Data:
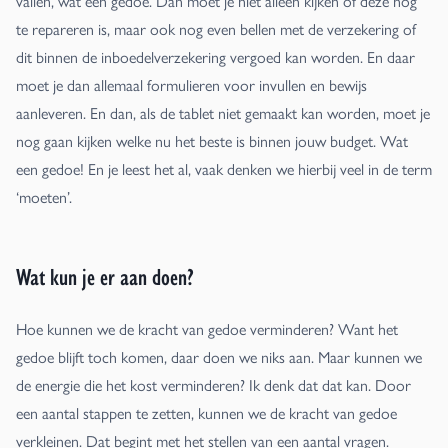
vallen, wat een gedoe. Dan moet je niet alleen kijken of deze nog
te repareren is, maar ook nog even bellen met de verzekering of
dit binnen de inboedelverzekering vergoed kan worden. En daar
moet je dan allemaal formulieren voor invullen en bewijs
aanleveren. En dan, als de tablet niet gemaakt kan worden, moet je
nog gaan kijken welke nu het beste is binnen jouw budget. Wat
een gedoe! En je leest het al, vaak denken we hierbij veel in de term
‘moeten’.
Wat kun je er aan doen?
Hoe kunnen we de kracht van gedoe verminderen? Want het
gedoe blijft toch komen, daar doen we niks aan. Maar kunnen we
de energie die het kost verminderen? Ik denk dat dat kan. Door
een aantal stappen te zetten, kunnen we de kracht van gedoe
verkleinen. Dat begint met het stellen van een aantal vragen.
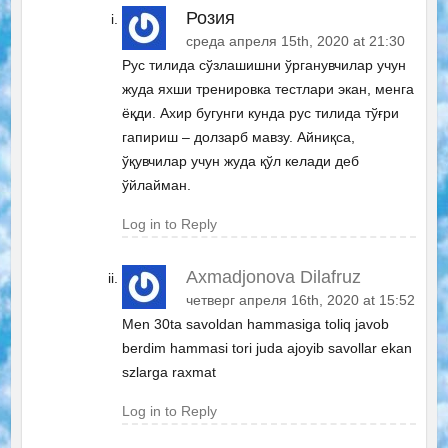
Розия
среда апреля 15th, 2020 at 21:30
Рус тилида сўзлашишни ўрганувчилар учун
жуда яхши тренировка тестлари экан, менга
ёқди. Ахир бугунги кунда рус тилида тўғри
гапириш – долзарб мавзу. Айниқса,
ўқувчилар учун жуда қўл келади деб
ўйлайман.
Log in to Reply
Axmadjonova Dilafruz
четверг апреля 16th, 2020 at 15:52
Men 30ta savoldan hammasiga toliq javob
berdim hammasi tori juda ajoyib savollar ekan
szlarga raxmat
Log in to Reply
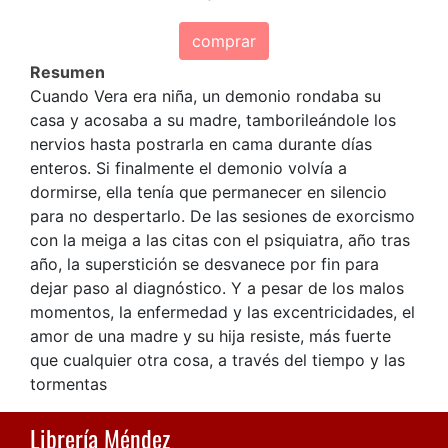
comprar
Resumen
Cuando Vera era niña, un demonio rondaba su
casa y acosaba a su madre, tamborileándole los
nervios hasta postrarla en cama durante días
enteros. Si finalmente el demonio volvía a
dormirse, ella tenía que permanecer en silencio
para no despertarlo. De las sesiones de exorcismo
con la meiga a las citas con el psiquiatra, año tras
año, la superstición se desvanece por fin para
dejar paso al diagnóstico. Y a pesar de los malos
momentos, la enfermedad y las excentricidades, el
amor de una madre y su hija resiste, más fuerte
que cualquier otra cosa, a través del tiempo y las
tormentas
Librería Méndez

The problem: Type the listing above out again exactly, and omit all pictures.

Expected answer:
vallen, wat een gedoe. Dan moet je niet alleen kijken of deze nog
te repareren is, maar ook nog even bellen met de verzekering of
dit binnen de inboedelverzekering vergoed kan worden. En daar
moet je dan allemaal formulieren voor invullen en bewijs
aanleveren. En dan, als de tablet niet gemaakt kan worden, moet je
nog gaan kijken welke nu het beste is binnen jouw budget. Wat
een gedoe! En je leest het al, vaak denken we hierbij veel in de term
‘moeten’.
Wat kun je er aan doen?
Hoe kunnen we de kracht van gedoe verminderen? Want het
gedoe blijft toch komen, daar doen we niks aan. Maar kunnen we
de energie die het kost verminderen? Ik denk dat dat kan. Door
een aantal stappen te zetten, kunnen we de kracht van gedoe
verkleinen. Dat begint met het stellen van een aantal vragen.
Розия
среда апреля 15th, 2020 at 21:30
Рус тилида сўзлашишни ўрганувчилар учун
жуда яхши тренировка тестлари экан, менга
ёқди. Ахир бугунги кунда рус тилида тўғри
гапириш – долзарб мавзу. Айниқса,
ўқувчилар учун жуда қўл келади деб
ўйлайман.
Log in to Reply
Axmadjonova Dilafruz
четверг апреля 16th, 2020 at 15:52
Men 30ta savoldan hammasiga toliq javob
berdim hammasi tori juda ajoyib savollar ekan
szlarga raxmat
Log in to Reply
comprar
Resumen
Cuando Vera era niña, un demonio rondaba su
casa y acosaba a su madre, tamborileándole los
nervios hasta postrarla en cama durante días
enteros. Si finalmente el demonio volvía a
dormirse, ella tenía que permanecer en silencio
para no despertarlo. De las sesiones de exorcismo
con la meiga a las citas con el psiquiatra, año tras
año, la superstición se desvanece por fin para
dejar paso al diagnóstico. Y a pesar de los malos
momentos, la enfermedad y las excentricidades, el
amor de una madre y su hija resiste, más fuerte
que cualquier otra cosa, a través del tiempo y las
tormentas
Librería Méndez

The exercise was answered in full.